As for why Ubuntu, ~same reason. There may very well be superior distros on many different metrics out there (and NixOS has me tempted), but the sheer community size of Ubuntu makes sure I'm not the first one running into a problem, and I'll find a solution online before it really slows me down. is right up there with the big ones. Community size is a quality that may be hard to measure/compare yet I find pays dividends.

So, can Linux be my workhorse?

Yes. But this is not a sales pitch. If you walk away thinking/knowing Linux is still too much trouble, that's a fair takeway. There are sacrifices and struggles and whether those are worth it to you depends on, well, you. I don't intend to win anybody over to either side.

Ok let's dive in, I'll try to describe the things I ran into, the things I can't fix, and straight up howto's for the things I could.

Things that bothered me immediately

  • One day, scrolling was superfast. Turns out I had to unplug the USB dongle that came with my mouse and insert it back in.
  • Device support is still lacking. I could not get Apple's Magic Trackpad 2 to work without soul crushingly fragile hacks. But I guess a newer kernel is coming that will fix this :crossed_fingers:. I was unable to get my TomTom Running Watch to sync. My Fujitsu SnapScan document scanner had no Linux tools (on macOS it can automatically OCR & archive to my Dropbox). This is very dear to me so I ended up using VirtualBox with a Windows VM for that.
  • Photos. Leaves to be desired. This is the main reason I'll probably always at least keep an iPad or very lightweight MacBook around. But if I don't have to get a maxed out MacBook Pro 1, I could get a high-end Linux machine and a modest Apple device, and still save money.
  • Copy paste is still horribly 'broken'. I guess <Cmd>C isn't a thing on Linux and <Ctrl>C has a different meaning in terminals, so I can get with that. And I guess there are tricky/valid historical reasons for having different clipboards, but for the end user, it's not great if you lose your buffer when you close the originating app. Or having data in one clipboard while you need it in the other.
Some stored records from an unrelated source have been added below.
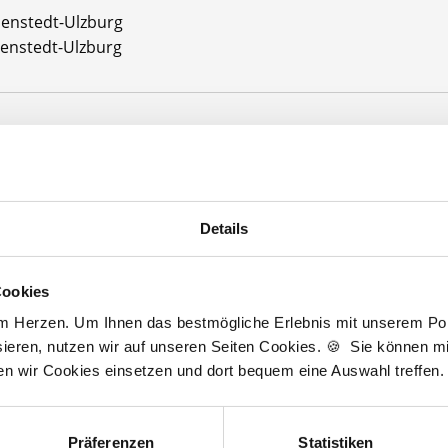
Henstedt-Ulzburg
enstedt-Ulzburg
Jetzt kostenlos Details anfragen
 interessieren sich
6 Besucher
für
Stellenangebote als
Facharzt Allgemei
Details
Cookies
rzt Allgemeinmedizin
am Herzen. Um Ihnen das bestmögliche Erlebnis mit unserem Port
ieren, nutzen wir auf unseren Seiten Cookies. 🍪 Sie können mit
lesbare Version:
Stellenangebot als Markdown (CC BY 4.0)
ten wir Cookies einsetzen und dort bequem eine Auswahl treffen.
Präferenzen
Statistiken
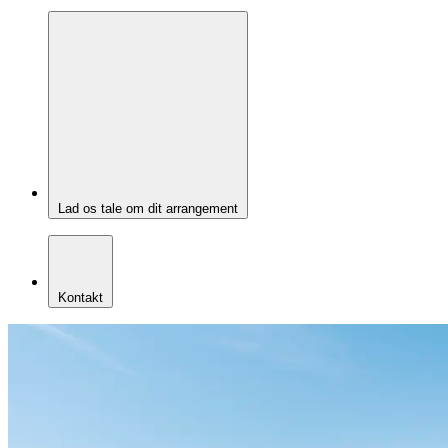
Lad os tale om dit arrangement
Kontakt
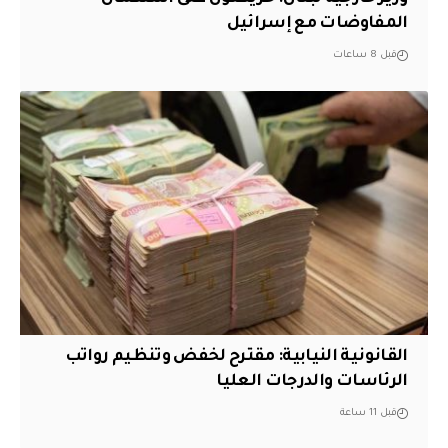
المفاوضات مع إسرائيل
قبل 8 ساعات
القانونية النيابية: مقترح لخفض وتنظيم رواتب
الرئاسات والدرجات العليا
قبل 11 ساعة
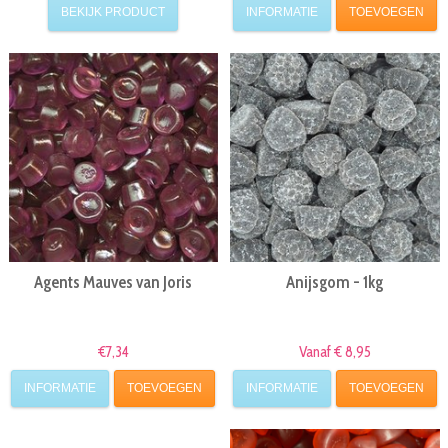
BEKIJK PRODUCT
INFORMATIE
TOEVOEGEN
Agents Mauves van Joris
Anijsgom - 1kg
€7,34
Vanaf € 8,95
INFORMATIE
TOEVOEGEN
INFORMATIE
TOEVOEGEN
Luckily I found a workaround that I listed further down. Wholeheartedly recommended. Paired with training muscle memory to do <Ctrl><Insert> (copy) and <Shift><Insert> (paste) on Ubuntu, that solved the problem for me.
  • I invested in a screen with high DPI, but it's not 'Retina', and the fonts don't render like they do on macOS. It seems like a small thing, but 4 weeks in, I never would have thought I still sometimes feel as though my eyes are dry and almost literally hurting :thinking: Did Steve Jobs spoil/ruin me for life? Edit: I wrote this before my upgrade to Cosmic, and it got significantly better afterwards
  • If I close the lid of my XPS and open it 2 days later, the battery is fully drained. I just opened my MacBook after leaving it for weeks, and it still has juice enough to do serious work with (if the keyboard only allowed!). So it seems hibernation is much better on a Mac. Edit: as pointed out by GD in the comments, this: isn't actually Linux' but MSFT's and Dell's fault for promoting "connected standby"
  • Every reboot my screen brightness is so low I can barely see a thing. The button to increase brightness is maxed out. It turned out I have to venture into the power saving settings to crank the brightness up there, but it does not persist across reboots. I avoid reboots now. If someone knows how to automate this let me know in the comments below!
  • Selecting the right audio/video input/output is a proper chore. My Mac seemed to pick sane seemingly obvious defaults, whether I hooked up a screen with webcam, removed it, etc. With Ubuntu I have to open the audio settings and select the proper i/o at least twice a week as it doesn't pick obvious candidates. It's annoying for me, and often enough also for my teammates who I video conference a lot with. Sorry folks!
  • I thought Snaps were really cool until I used them in my day to day. I used snaps for GitHub Desktop, Spotify, VSCode, Slack, and have since reverted all of that to using plain APT repositories. Issues ranged from intense CPU hogs, to links in Slack not opening, or always opening in a new Firefox window, seemingly random segfaults, etc. I guess it's still a bit too early and some programs don't like to be contained so much, or I'm just plain unlucky. I didn't have time to deep dive, APT works fine.
  • There are other ways but if I want to type an é, out of the box, I have to type: <Ctrl><Shift>U 00e9, and then, that doesn't work in my code editor. Long-pressing a button on macOS wins! I keep forgetting this code, too, so I'm saying Renee a lot. Sorry Renée!
  • As tedthetrumpet points out in the comments, I too really miss Preview on Spacebar. Edit: as Cory Flick mentions in the comments we can install gnome-sushi for that. Thanks!!
  • I upgraded to 19.10 Eoan and when I rebooted it said error: Unknown TPM error.", followed by "error: you need to load the kernel first and that was that. It turned out I had to disable TPM in my Bios. To this day I haven't done the deepdive on what that even is and why it would matter but that solved it :shrug:
  • In VSCode when switching tabs or scrolling, the brightness would flicker. It turned out I had to pass the --disable-gpu argument or set "window.titleBarStyle": "native" which is a bit sad because I had custom colored titlebars per project before.
  • When I upgraded to the 5.x kernel that comes with Eoan, my Wi-Fi hardware wasn't recognized. I reverted and it looks like I'll be stuck on the OEM kernel by Dell for a while.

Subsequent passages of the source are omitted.